On his first working day back, the mayor lost no time calling his trip a success because it continued the G-20 public relations blitz of last year and even garnered some leads for possible new business here in Pittsburgh.

“It’s clear that last year’s G-20 Summit put Pittsburgh back in the global game, and the trip that we were just on has convinced me how intense that game is going to be,” says Ravenstahl.

Pittsburgh has not been on the radar screen for Asian companies, but Ravenstahl says his keynote address to the world’s top 40 CEOs in Shanghai was successful.

“Pittsburgh was on the global stage once again and we like to think that we performed in a way that would make our city proud,” says Ravenstahl.

Allegheny Conference CEO Dennis Yablonsky who accompanied the mayor said their pitches to companies yielded dividends.

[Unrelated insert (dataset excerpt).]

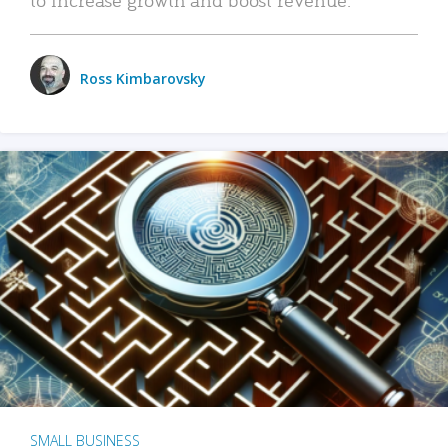
Ross Kimbarovsky
SMALL BUSINESS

“These are business leaders who said, ‘We’ve been thinking about either expanding in North America or coming to North America, we want to come to Pittsburgh and talk seriously about Pittsburgh as a location,’ so we have five new leads, specific leads that we’re working,” says Yablonsky.

Getting Chinese to visit Pittsburgh just for pleasure was the goal of Visit Pittsburgh CEO Joe McGrath who also went on the trip.

“There are 48 million Chinese traveling internationally at the current time. It’s projected by the year 2020 to be 100 million of which approximately 10 percent of those will be coming to the United States,” says McGrath.

McGrath has a regional itinerary.

“Fallingwater, the Andy Warhol Museum, Cleveland and The Rock ‘n Roll Hall of Fame, Niagara Falls and Toronto,” says McGrath.

And in Asia that venerates the wisdom of old age, Ravenstahl tried to turn his youth to advantage.

“I think it also encouraged, as we talked to some young entrepreneurs and potential investors, that this is a cool place to be,” says Ravenstahl.